가족 정보를 사용한 ctree() 모델링
이제 all 데이터를 사용해 모델을 만들고 성능을 평가해보자. 지금까지 추가한 컬럼 중 type, avg_prob, maybe_parent, maybe_child, avg_parent_prob, avg_child_prob를 사용할 것이다.
첫 번째 폴드에 지금까지 설명한 내용을 적용한 all 데이터 프레임의 모습은 다음과 같다.
> str(all)
'data.frame': 1178 obs. of 19 variables:
$ pclass : Factor w/ 3 levels "1","2","3": 1 1 1 1 1 1 1 1 1 1 ...
$ survived : Factor w/ 2 levels "dead","survived": 2 2 2 2 1 2 1 1 1 1 ...
$ name : chr "Cherry, Miss. Gladys" "Maioni, Miss. Roberta" "Rothes, the Countess. of (Lucy Noel Martha Dyer-Edwards)" "Taussig, Miss. Ruth" ...

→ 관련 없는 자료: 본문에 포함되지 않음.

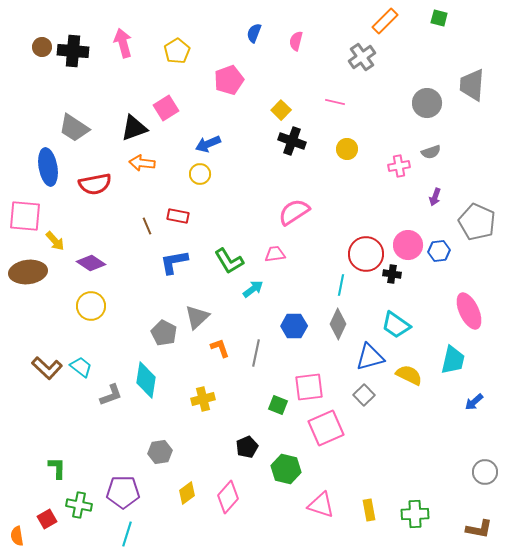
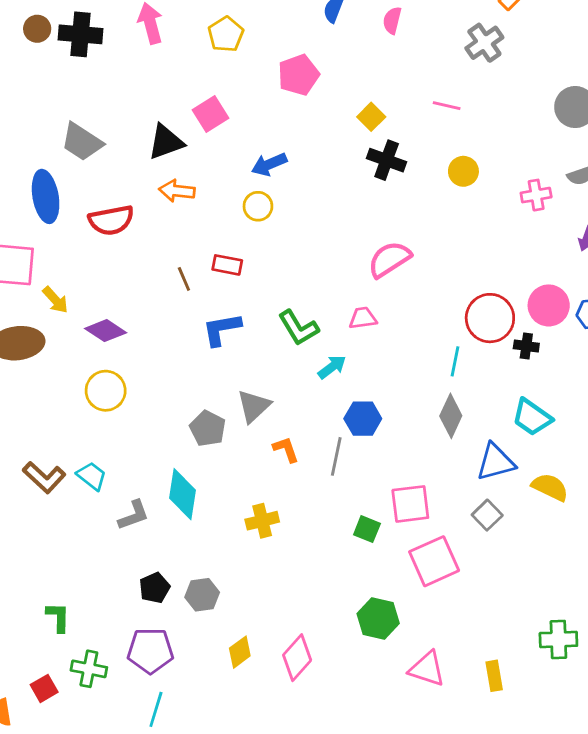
blue hexagon: (294, 326) -> (363, 419), moved
black pentagon: (247, 447) -> (155, 588), moved
green cross: (415, 514) -> (558, 639), moved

$ sex : Factor w/ 2 levels "female","male": 1 1 1 1 2 1 2 2 2 2 ...
$ age : num 30 16 33 18 52 39 NA 47 30 42 ...
$ sibsp : int 0 0 0 0 1 1 0 0 0 0 ...
$ parch : int 0 0 0 2 1 1 0 0 0 0 ...
$ ticket : chr "110152" "110152" "110152" "110413" ...
$ fare : num 86.5 86.5 86.5 79.7 79.7 ...

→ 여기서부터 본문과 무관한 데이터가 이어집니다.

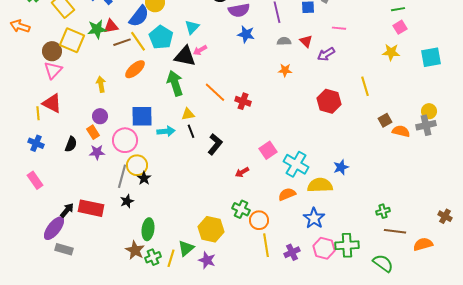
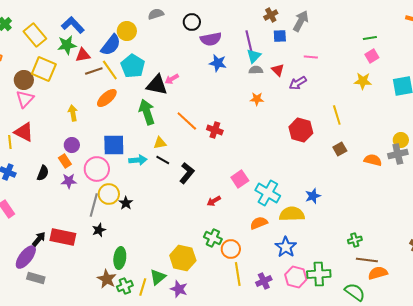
cyan triangle: (192, 27) -> (254, 56), moved
green star: (97, 29) -> (67, 45), moved
brown square: (385, 120) -> (340, 149), moved
black line: (191, 131) -> (163, 160), turned -40
black star: (144, 178) -> (126, 203), moved
orange semicircle: (423, 244) -> (378, 273), moved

$ cabin : chr "B77" "B79" "B77" "E68" ...
$ embarked : Factor w/ 3 levels "C","Q","S": 3 3 3 3 3 3 3 3 3 3 ...
$ type : chr "T" "T" "T" "T" ...
$ prob : num 0.0591 0.0591 0.0591 0.0591 0.6364 ...
$ family_id : Factor w/ 861 levels "TICKET_1","TICKET_2",..: 1 1 1 2 2 2 3 3 4 5 ...
$ avg_prob : num 0.0591 0.0591 0.0591 0.2515 0.2515 ...
$ maybe_parent : logi FALSE FALSE FALSE FALSE TRUE FALSE ...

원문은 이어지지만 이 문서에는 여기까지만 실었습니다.